Обсуждение: Why is GIN index slowing down my query?
I've created a GIN index on an INT[] column, but it slows down the selects. Here is my table: create table talent(person_id INT NOT NULL, skills INT[] NOT NULL); insert into talent(person_id, skills) select generate_series, array[0, 1] || generate_series from generate_series(3, 1048575); create index talent_skills on talent using gin(skills); analyze talent; Here is my select: explain analyze select * from talent where skills <@ array[1, 15] "Bitmap Heap Scan on talent (cost=52.00..56.01 rows=1 width=37) (actual time=590.022..590.022 rows=0 loops=1)" " Recheck Cond: (skills <@ '{1,15}'::integer[])" " Rows Removed by Index Recheck: 1048573" " Heap Blocks: exact=8739" " -> Bitmap Index Scan on talent_skills (cost=0.00..52.00 rows=1 width=0) (actual time=207.661..207.661 rows=1048573 loops=1)" " Index Cond: (skills <@ '{1,15}'::integer[])" "Planning time: 1.310 ms" "Execution time: 590.078 ms" If I drop my GIN index, my select is faster: drop index talent_skills explain analyze select * from talent where skills <@ array[1, 15] "Seq Scan on talent (cost=0.00..21846.16 rows=1 width=37) (actual time=347.442..347.442 rows=0 loops=1)" " Filter: (skills <@ '{1,15}'::integer[])" " Rows Removed by Filter: 1048573" "Planning time: 0.130 ms" "Execution time: 347.470 ms" Am I missing something? -- View this message in context: http://postgresql.nabble.com/Why-is-GIN-index-slowing-down-my-query-tp5836319.html Sent from the PostgreSQL - performance mailing list archive at Nabble.com.

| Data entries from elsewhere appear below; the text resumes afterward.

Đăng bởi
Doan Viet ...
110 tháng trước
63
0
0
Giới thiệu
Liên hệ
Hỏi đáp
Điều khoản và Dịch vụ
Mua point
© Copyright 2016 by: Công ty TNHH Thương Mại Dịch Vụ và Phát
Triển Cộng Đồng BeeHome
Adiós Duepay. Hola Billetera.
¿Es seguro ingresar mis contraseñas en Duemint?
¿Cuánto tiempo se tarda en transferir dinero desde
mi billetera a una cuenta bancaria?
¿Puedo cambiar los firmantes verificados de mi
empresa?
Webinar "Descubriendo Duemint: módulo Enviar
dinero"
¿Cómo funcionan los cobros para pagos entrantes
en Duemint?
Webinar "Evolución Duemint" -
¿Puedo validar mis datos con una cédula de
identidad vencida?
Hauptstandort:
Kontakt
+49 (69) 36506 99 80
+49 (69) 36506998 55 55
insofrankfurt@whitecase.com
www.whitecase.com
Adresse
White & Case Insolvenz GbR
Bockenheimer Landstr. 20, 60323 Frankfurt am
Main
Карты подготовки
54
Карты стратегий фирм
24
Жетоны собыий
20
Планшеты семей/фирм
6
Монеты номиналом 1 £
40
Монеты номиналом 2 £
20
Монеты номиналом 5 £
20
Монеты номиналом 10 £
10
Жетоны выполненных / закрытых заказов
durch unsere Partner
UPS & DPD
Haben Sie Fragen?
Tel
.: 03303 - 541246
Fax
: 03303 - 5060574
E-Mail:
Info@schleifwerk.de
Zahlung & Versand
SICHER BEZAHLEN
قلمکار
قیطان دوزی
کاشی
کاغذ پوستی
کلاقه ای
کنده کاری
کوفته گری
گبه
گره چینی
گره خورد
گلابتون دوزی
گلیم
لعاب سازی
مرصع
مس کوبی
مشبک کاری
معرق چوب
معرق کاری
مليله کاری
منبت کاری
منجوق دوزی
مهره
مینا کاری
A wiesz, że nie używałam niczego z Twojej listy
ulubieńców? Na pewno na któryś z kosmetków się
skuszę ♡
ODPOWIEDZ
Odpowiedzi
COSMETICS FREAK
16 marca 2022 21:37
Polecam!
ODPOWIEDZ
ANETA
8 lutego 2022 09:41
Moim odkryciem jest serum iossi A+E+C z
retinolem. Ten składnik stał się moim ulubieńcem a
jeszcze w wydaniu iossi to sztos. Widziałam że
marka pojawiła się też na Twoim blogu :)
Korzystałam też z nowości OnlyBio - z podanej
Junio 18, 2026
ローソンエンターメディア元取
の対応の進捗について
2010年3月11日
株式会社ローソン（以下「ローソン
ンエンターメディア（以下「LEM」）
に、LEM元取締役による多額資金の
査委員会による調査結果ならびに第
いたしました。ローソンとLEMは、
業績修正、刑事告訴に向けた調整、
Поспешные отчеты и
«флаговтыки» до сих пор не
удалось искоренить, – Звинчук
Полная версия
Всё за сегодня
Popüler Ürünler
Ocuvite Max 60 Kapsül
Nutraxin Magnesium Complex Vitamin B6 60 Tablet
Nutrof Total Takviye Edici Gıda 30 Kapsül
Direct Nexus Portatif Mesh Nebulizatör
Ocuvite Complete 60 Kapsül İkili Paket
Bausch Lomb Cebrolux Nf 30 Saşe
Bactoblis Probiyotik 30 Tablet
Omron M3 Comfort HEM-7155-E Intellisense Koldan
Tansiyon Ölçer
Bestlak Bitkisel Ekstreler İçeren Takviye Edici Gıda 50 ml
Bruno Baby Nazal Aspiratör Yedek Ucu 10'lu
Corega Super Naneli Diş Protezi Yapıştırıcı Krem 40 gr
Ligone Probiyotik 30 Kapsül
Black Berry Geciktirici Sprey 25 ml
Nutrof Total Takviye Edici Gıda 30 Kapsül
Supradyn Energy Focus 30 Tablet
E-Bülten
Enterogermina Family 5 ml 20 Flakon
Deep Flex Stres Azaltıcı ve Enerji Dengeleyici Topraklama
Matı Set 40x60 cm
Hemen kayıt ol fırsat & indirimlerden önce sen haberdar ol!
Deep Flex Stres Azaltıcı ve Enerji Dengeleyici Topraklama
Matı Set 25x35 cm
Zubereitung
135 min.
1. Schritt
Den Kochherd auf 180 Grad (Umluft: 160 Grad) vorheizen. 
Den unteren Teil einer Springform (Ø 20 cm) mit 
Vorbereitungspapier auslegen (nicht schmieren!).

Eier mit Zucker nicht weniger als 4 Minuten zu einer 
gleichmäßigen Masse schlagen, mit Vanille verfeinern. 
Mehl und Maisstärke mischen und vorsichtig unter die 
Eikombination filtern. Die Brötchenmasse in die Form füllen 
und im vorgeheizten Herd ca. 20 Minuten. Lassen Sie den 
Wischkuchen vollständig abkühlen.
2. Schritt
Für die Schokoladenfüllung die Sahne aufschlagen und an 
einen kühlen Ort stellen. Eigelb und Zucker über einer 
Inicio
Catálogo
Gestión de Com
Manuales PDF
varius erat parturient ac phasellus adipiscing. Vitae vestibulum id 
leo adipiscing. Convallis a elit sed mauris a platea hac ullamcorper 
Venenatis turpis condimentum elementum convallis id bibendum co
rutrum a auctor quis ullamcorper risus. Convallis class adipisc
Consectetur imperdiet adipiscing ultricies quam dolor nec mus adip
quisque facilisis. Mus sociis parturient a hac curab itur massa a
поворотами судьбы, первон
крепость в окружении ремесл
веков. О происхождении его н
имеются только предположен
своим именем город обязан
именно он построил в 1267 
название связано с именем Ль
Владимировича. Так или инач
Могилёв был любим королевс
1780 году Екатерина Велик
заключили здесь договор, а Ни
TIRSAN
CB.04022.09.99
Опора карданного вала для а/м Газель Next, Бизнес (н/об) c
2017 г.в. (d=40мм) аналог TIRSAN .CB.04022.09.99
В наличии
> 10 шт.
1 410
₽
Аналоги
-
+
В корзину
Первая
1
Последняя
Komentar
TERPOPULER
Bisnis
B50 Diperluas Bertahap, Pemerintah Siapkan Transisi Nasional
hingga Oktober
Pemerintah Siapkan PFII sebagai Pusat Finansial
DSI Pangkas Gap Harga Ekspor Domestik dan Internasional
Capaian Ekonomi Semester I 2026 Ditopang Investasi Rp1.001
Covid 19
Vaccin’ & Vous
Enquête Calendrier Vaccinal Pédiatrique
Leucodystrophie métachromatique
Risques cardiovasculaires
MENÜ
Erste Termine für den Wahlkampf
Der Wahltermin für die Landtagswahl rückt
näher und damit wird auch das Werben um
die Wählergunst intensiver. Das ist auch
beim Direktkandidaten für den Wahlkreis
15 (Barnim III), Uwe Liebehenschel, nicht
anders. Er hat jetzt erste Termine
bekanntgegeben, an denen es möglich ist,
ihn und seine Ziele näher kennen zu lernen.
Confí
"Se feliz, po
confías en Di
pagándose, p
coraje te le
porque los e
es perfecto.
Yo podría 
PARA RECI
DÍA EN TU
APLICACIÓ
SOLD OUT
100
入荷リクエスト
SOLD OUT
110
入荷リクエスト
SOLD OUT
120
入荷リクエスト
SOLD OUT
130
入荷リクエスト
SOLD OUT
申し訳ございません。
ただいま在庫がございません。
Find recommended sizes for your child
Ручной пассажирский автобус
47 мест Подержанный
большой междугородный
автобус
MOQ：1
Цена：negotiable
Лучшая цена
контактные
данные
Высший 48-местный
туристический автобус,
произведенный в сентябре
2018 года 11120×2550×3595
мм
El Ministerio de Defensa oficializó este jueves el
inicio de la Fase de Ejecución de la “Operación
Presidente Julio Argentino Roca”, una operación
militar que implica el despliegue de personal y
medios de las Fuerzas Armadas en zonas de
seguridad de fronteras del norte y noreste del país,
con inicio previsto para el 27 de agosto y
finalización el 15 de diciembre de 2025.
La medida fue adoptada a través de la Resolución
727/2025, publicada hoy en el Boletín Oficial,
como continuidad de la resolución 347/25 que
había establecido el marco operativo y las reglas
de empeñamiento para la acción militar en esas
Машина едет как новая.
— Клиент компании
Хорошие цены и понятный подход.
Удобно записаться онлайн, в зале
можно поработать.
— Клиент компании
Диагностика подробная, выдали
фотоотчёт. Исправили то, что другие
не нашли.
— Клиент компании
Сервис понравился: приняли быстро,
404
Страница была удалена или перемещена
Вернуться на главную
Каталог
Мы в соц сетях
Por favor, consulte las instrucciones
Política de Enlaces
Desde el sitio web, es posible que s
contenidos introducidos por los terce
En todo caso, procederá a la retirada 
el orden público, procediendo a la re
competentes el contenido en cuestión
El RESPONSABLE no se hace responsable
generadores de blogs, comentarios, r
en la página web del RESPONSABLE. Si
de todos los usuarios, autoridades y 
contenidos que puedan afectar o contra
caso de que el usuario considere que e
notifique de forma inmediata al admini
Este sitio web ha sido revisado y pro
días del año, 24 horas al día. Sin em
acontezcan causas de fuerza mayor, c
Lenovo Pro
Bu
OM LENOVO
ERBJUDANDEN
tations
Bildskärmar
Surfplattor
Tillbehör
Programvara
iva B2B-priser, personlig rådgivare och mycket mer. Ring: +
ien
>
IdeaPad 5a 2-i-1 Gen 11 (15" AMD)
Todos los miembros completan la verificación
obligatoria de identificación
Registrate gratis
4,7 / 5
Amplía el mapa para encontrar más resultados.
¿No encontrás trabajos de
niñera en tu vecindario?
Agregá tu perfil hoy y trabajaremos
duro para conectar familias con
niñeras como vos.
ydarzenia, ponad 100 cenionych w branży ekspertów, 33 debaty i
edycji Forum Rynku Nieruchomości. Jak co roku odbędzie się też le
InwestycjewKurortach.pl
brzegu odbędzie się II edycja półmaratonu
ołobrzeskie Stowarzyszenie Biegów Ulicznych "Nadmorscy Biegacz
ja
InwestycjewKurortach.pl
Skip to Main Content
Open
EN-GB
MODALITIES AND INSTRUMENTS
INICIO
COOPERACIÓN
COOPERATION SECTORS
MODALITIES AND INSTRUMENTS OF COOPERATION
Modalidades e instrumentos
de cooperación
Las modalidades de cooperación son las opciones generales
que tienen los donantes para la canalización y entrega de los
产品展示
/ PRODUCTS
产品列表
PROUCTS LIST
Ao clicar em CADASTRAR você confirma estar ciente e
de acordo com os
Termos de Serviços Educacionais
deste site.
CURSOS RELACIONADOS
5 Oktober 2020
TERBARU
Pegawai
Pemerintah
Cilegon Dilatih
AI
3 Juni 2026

AlexK987 <alex.cue.987@gmail.com> writes: > I've created a GIN index on an INT[] column, but it slows down the selects. > Here is my table: > create table talent(person_id INT NOT NULL, > skills INT[] NOT NULL); > insert into talent(person_id, skills) > select generate_series, array[0, 1] || generate_series > from generate_series(3, 1048575); > create index talent_skills on talent using gin(skills); > analyze talent; > Here is my select: > explain analyze > select * from talent > where skills <@ array[1, 15] Well, that's pretty much going to suck given that data distribution. Since "1" is a member of every last entry, the GIN scan will end up examining every entry, and then rejecting all of them as not being true subsets of [1,15]. I'm not sure whether it'd be practical to teach GIN about negative proofs, ie noticing that rows containing "0" could be eliminated based on the index contents. But in any case it does not know that today. Another problem, at least with the default statistics target, is that the entries for "0" and "1" swamp everything else so that the planner doesn't know that eg "15" is really rare. You'd be much better off if you could refactor the data representation so that whatever you mean by "0" and "1" is stored separately from whatever you mean by the other entries, ie, don't keep both extremely common and extremely rare entries in the same array. Also ... perhaps I'm reading too much into the name you chose for the column, but I'm finding it hard to imagine why you'd care about the performance of this query as opposed to "where skills @> array[1, 15]". That is, wouldn't you typically be searching for people with at least certain specified skills, rather than at most certain specified skills? Another thing that maybe is a question for -hackers is why we consider arraycontained to be an indexable operator at all. As this example demonstrates, the current GIN infrastructure isn't really capable of coping efficiently, at least not in the general case. It might be all right in specific cases, but the planner doesn't have the smarts to tell which is which. regards, tom lane
Tom, This is a realistic case: everyone have Python and Java skills, but PostGis and Haskell and Closure are rare. If we are looking for a person that has all the skills required for a task (array[1, 15]), that is "skills <@ array[1, 15] " and not the opposite, right? Also can you explain why " entries for "0" and "1" swamp everything else so that the planner doesn't know that eg "15" is really rare. " I thought that if a value is not found in the histogram, than clearly that value is rare, correct? What am I missing here? I hear what you are saying about "don't keep both extremely common and extremely rare entries in the same array", but I cannot predict the future, so I do not know which values are going to be common next year, or two years later. So I think it would be very difficult to follow this advice. What do you think? -- View this message in context: http://postgresql.nabble.com/Why-is-GIN-index-slowing-down-my-query-tp5836319p5836323.html Sent from the PostgreSQL - performance mailing list archive at Nabble.com.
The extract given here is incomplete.